Le poète et ses vers qui nouent le dialogue. Le peintre et ses deux graphiques peintes sur ces poèmes. Un livre qui dégage une lucidité aux allures prémonitoires. Une œuvre à la beauté qui entraîne dans les bouleversements du monde les plus profonds. "Loin du concert ahurissant des normes occidentales régissant l’ensemble de la planète. Car le monde est multiple. Multiples ses peuples. Multiples ses cultures. Donc, multiples doivent être les dialogues qi régissent nos échanges", peut-on lire dans la préface.
Alors, pour vous, Le berceau de Phénicie, "un long songe sur la mémoire du monde et son devenir, incertain." Une métaphore de la Vie qui porte en elle un message des plus importants : l’urgente nécessité d’inventer de nouvelles façons de vivre ensemble et de briser les chaînes de l’ambition dominatrice afin d’édifier un monde de Paix et d’Amour. Au-delà des frontières. Au-delà de toutes limites !
Le berceau de Phénicie : une histoire formidablement passionnante qui se raconte en deux temps
Temps I : Le poète et son don d’émerveillement ...
Au commencement, le verbe du poète surgit d’un hors temps pour porter le mystérieux message de la Vie et de la Mort ressuscités en Amour et en Paix à l’état embryonnaire dans les entrailles de cette "terre sacrée, oubliée", engloutie dans un monde sans couleurs. A la temporalité incertaine ... Envahi par la haine qui se débat dans les va-et-vient de ses bonds en arrière au bord du précipice du Berceau de l’Humanité. La Phénicie ...
(...)
Temps II : Le peintre et son irrésistible désir d’inventer son langage pictural ... Voici alors venu le temps de la Rencontre du peintre avec le poème. Le face-à-face ! Une longue histoire à rebondissements. Entre violence et douceur. Entre désir de fusion avec cette poésie à l’âme sensuelle et l’irrésistible envie de s’en libérer. Un va-et-vient dans un espace délimité qui laisse entrevoir la possibilité d’un monde ... ouvert ... où le verbe poétique et le signe pictural deviennent un lieu de partage où tournoient des infinies de lumières qui nous roulent et nous enroulent dans la spirale féérique de leur magie éblouissante.
Déchiffrer "la langue des profondeurs" du poème afin de rendre accessible "la langue de son âme". Telle est la préoccupation première du peintre.
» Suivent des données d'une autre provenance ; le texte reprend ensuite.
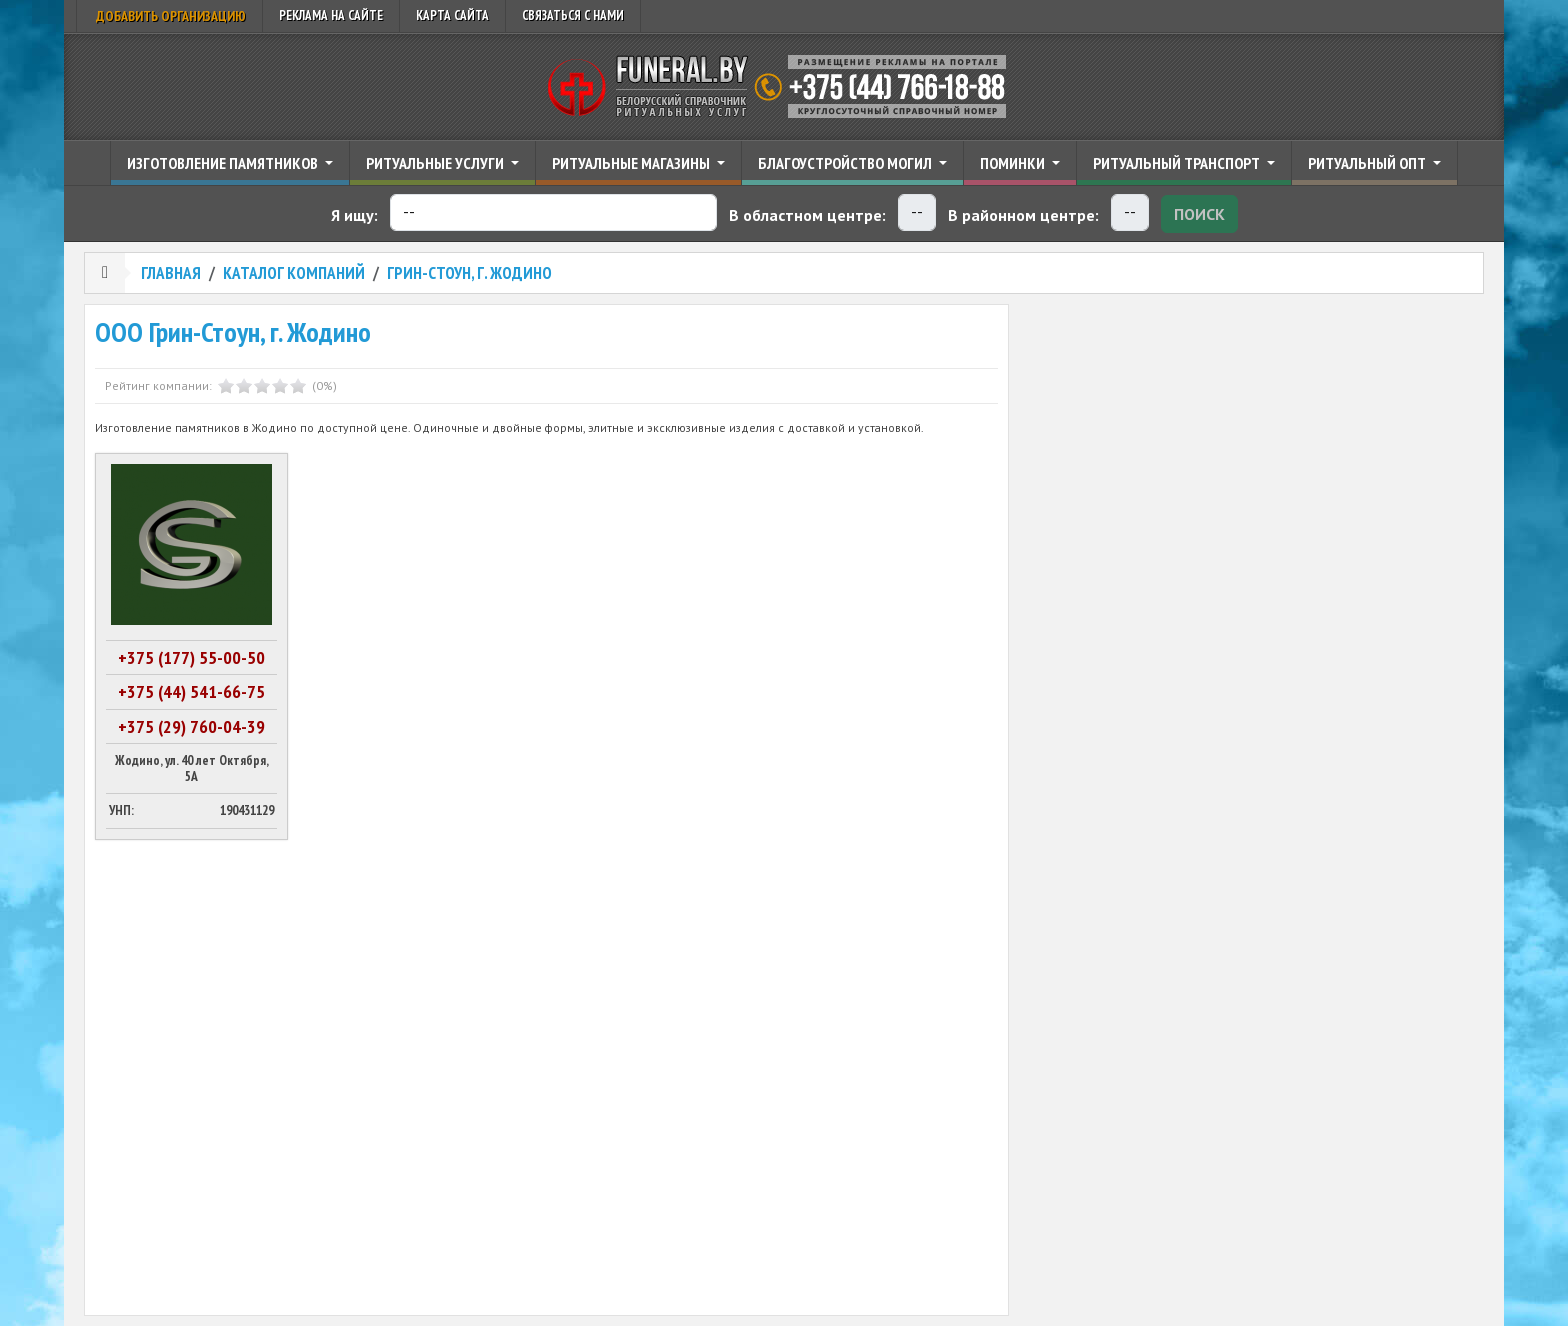 The width and height of the screenshot is (1568, 1326). Describe the element at coordinates (784, 87) in the screenshot. I see `Ритуальный справочник Беларуси` at that location.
C’est pourquoi, dans la première version intitulée Variations graphiques 1, il se met à interpréter le poème dans les signes culturels de la terre de Phénicie comme s’il voulait l’enfermer davantage dans ses propres significations.
(...)
Et au bord du vide rédempteur, il crée son propre langage. Une parole qui éclate en monologues picturaux : Variations graphiques 2. Un cri qui prend la forme de hiéroglyphes sortis tout droit d’un imaginaire qui renoue le fil d’une histoire qui se laisse entraîner dans un tourbillon qui fait vibrer les émotions. Le peintre devient, ainsi, créateur de sa propre langue.
(...)
Osez une incursion dans le monde enchanté de la Phénicie telle que l’aiment et l’imaginent nos deux artistes ! Oui. Osez ! Et enivrez-vous des mille et une senteurs des essences de ces idées qui mènent sur les chemins d’une pensée libre où vous goûterez au Plaisir dans ses acceptations multiples. Plaisir du sens. Plaisir des sens. Plaisir d’une œuvre à lire absolument car d’une signification profonde. D’une beauté furieuse. Et d’une actualité on ne peut plus brûlante.